Well the day started with me getting to work. I got there on time and walked in. F was working tonight and I can say that he is the least favorite manager to work with out of all of them. Everyone seems to think that he's an arrogant kind of asshole like guy. He just kind of assume everything you're doing is wrong and all. It sucks. But anyways, he handed me my money and I helped put out pizzas and then went on my first run. It went uneventful and I ended up getting an $11 tip from my first run. It was a long day. I was just about ending my first shift this morning and I was pulling into the dealership. This was where my mix of emotions come in.
I pulled into the parking lot and it was a congested road. I had a clear view behind the huge truck that was sitting in front of where I need to turn. He left a gap for me to go through and indicated that I was clear. I pulled forward a little bit and checked to make sure and I saw it was clear. I pulled into the parking lot and as I finished the turn and was almost in, I looked to the right and saw this car coming. It hit me with full force, and the only thing I could think to do was grab the steering wheel as hard as I could with both hands.
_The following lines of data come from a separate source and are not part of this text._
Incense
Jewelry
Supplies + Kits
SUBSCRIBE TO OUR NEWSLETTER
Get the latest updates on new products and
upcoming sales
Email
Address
I remember the thoughts running through my head were "Oh shit I'm about to get hit." I dont remember what else went through my other other then that as I felt the car hit me and shift my car slightly to the left. I couldnt believe I had just been hit. I was in utter shock and felt it was somehow my fault, but I knew that I was in the clear because I was almost in the parking lot. I got out of the car and remember shaking because I had just been hit and didnt know what to do. I was a little dazed, but I know I was very grateful for wearing that seatbelt. If I hadnt been wearing it, I think things could have been worse.
The only thing I dreaded next was calling my mom. I was afraid that she was going to be upset with me, but I calmly explained to her things that had happened and she calmly told me to get his information. She instructed me to make sure to take pictures of everything and have all his information. The whole thing I found odd and she did too after the fact was that he didnt really insist on calling the cops. Most people after having an accident would insist on calling the cops to get a report of the accident and everything. I do know after talking with my mom, she agrees that he was in the wrong. The back half of me car from the back half of my tire to the side of the trunk was where I was hit. This means that he saw me pulling in. The other thing was that he hit me with enough force to move my car. Now the light was red at the time, so for him to be able to hit my car with enough force as he did, he had to be speeding. So thats my hope is that it can be taken care of.
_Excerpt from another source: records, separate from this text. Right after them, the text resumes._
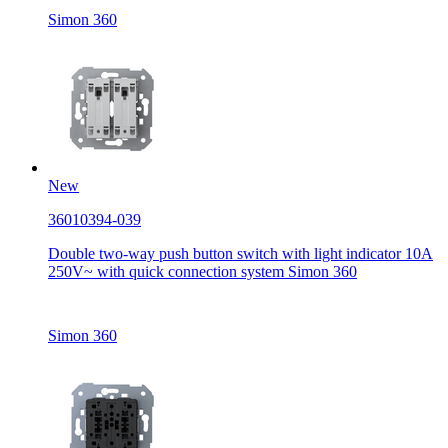
Simon 360
New
36010394-039
Double two-way push button switch with light indicator 10A
250V~ with quick connection system Simon 360
Simon 360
Anyways, after that rough start to the afternoon I went and hung out with my friend who was leaving for basic training soon. I owed him lunch/dinner off a bet we had so I took him out to eat. It was so much fun talking and laughing with him, because the way we are friends we like to push each other's buttons. I still cant believe that he will be leaving here shortly. But I guess such is life..I'll be leaving soon too. I'm nervous about it, but so ready at the same time.
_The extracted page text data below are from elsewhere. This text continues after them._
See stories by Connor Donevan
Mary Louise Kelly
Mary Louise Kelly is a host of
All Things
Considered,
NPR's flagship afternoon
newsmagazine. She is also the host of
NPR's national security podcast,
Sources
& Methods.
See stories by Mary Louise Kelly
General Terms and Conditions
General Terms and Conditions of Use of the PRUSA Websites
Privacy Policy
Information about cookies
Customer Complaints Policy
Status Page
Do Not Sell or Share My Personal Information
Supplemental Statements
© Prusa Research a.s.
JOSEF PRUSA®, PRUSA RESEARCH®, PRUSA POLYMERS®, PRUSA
Well, the afternoon came to end and I headed to work. I didnt really want to go into work, but hey it was two hours worth of tips. I ended up making a little over $100 in tips today. It was such a good night, but I also ran into someone that I knew from church. I was just ready for the night to be over with after having a long day. I couldnt wait to relax and just be comfortable. I realized though so many stressful things have happened in the past couple days that I'm just ready for things to stop stressing me out and to stop getting bad news. The one good thing through everything is that my parents have started to be there for me and he has been there as well. With the bad news yesterday, I thought he would run but he didnt. He stood by my side and said everything would be okay. He has been there and lets me know that things will be okay. Thats why I'm glad I have him because when I stress out or get worried over something that isnt really anything to worry about, he helps me see the better side and that things will all work out. I cant wait to see what the future holds for things because so far everyday that I've known him I've been the happiest girl ever, despite the bad things that have happened to me.